Often, the developers are in the position to choose the correct technology to satisfy their business requirements. In Hadoop, PIG and HIVE are pronounced similarly and they give almost similar results. But what technology will fit for particular business requirement?
Here, a complete list of features is listed for both PIG and HIVE.
PIG and HIVE:
Type of flow:
PIG is a procedural data-flow language. A procedural language is executing step-by-step approach defined by the programmers. You can control the optimization of every step.
HIVE looks like SQL language. Thus, it becomes declarative language. You can specify what should be done rather how should be done. Optimization is difficult in HIVE since HIVE depends on its own optimizer.
Ease of use:
PIG requires some additional time to learn since the syntax is new and different.
HIVE is very special since it almost looks like SQL. Developers seeing HIVE commands are excited to use it.
Nature of usage:
PIG is recommended for Programmers and software developers. The main reason is its efficiency in computing. When your query becomes complex with most of joins and filters, then PIG is strongly recommended.
Hive is mostly in Analytics area. Ofcourse, it rules the analytics in Hadoop. (Datawarehouse solution). While generating the reports, people prefer to code in HIVE than PIG. If your query has minimum of joins and filters you can go ahead with HIVE. On the other hand, if the query has lot of joins, HIVE may degrade the performance.
Type of Data:
PIG handles both structured and unstructured data efficiently.

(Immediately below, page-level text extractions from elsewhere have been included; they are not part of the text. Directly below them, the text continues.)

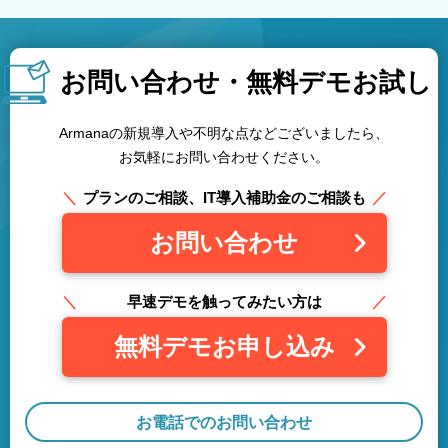
お問い合わせ・
無料デモお試し
Armanaの新規導入や不明な点などございましたら、
お気軽にお問い合わせください。
プランのご相談、IT導入補助金のご相談も
お問い合わせ
早速デモを触ってみたい方は
無料デモお申し込み
お電話でのお問い合わせ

Hive handles structured data very efficiently.
PIG represent data in term of variables. Whenever, you want to store an intermediate result, then it is easy to store that in a variable and you can refer it later.

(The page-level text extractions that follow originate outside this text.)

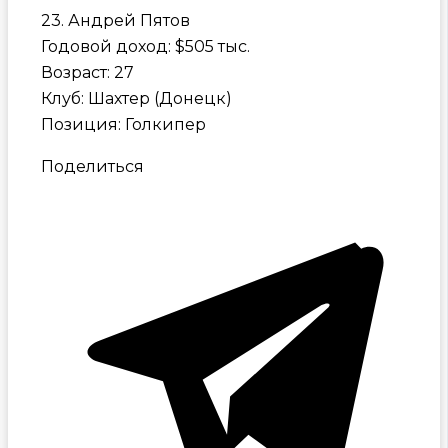
23. Андрей Пятов
Годовой доход: $505 тыс.
Возраст: 27
Клуб: Шахтер (Донецк)
Позиция: Голкипер
Поделиться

HIVE represent data in terms of tables. It is difficult to store the intermediate result in HIVE. (You have to create a table and insert the values from another table). Thus, when a complex query comes into picture, HIVE code may exceed hundred of lines.
PIG code can be debugged in Local.
Debugging HIVE code in local is complex and time consuming.

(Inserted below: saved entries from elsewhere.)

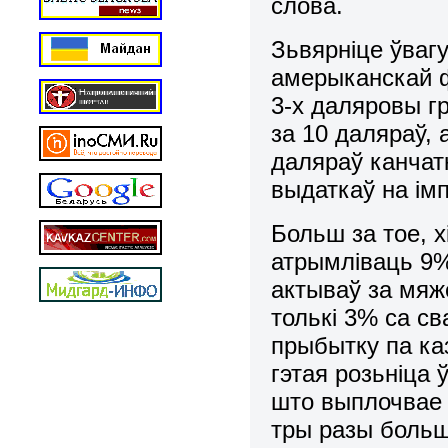
слова.
Зьвярніце ўвагу
амерыканскай ф
3-х даляровы г
за 10 даляраў, 
даляраў канчатк
выдаткаў на ім
Больш за тое, х
атрымліваць 9%
актываў за мяж
толькі 3% са св
прыбытку па ка
гэтая розьніца 
што выплочвае 
тры разы больш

Writing user defined functions (UDF) is easy with PIG.
UDF in HIVE is complex.
PIG requires a bit more maintenance than HIVE.
Maintenance in HIVE is very easy.
In PIG, you may not retain the values of variables. Every time you have to rerun the PIG code to get the value from a variable.
In HIVE, the tables (external) will remain with life even you quit the session. This is because the external tables will still point to HDFS file.
PIG development may require more time than HIVE. But it is purely based on the familiarity with PIG code.
Being a SQLish language, the development time will be very less.
RDBMS to PIG compatibility is slightly complex since the code syntax of PIG is entirely different.
Most of the SQL statements that you executed in your RDBMS already can be put in directly in HIVE. It will work. Only few things need to be modified compared to RDBMS SQL.
Handling BIG data:
PIG efficiently handles more amount of data.
HIVE sometimes leads to memory overflow or deceptive performance. However, several parameters are there to adjust and address the issue.
Giants with these Giants:
PIG - used by Yahoo!, Twitter, LinkedIn
HIVE - used by Facebook.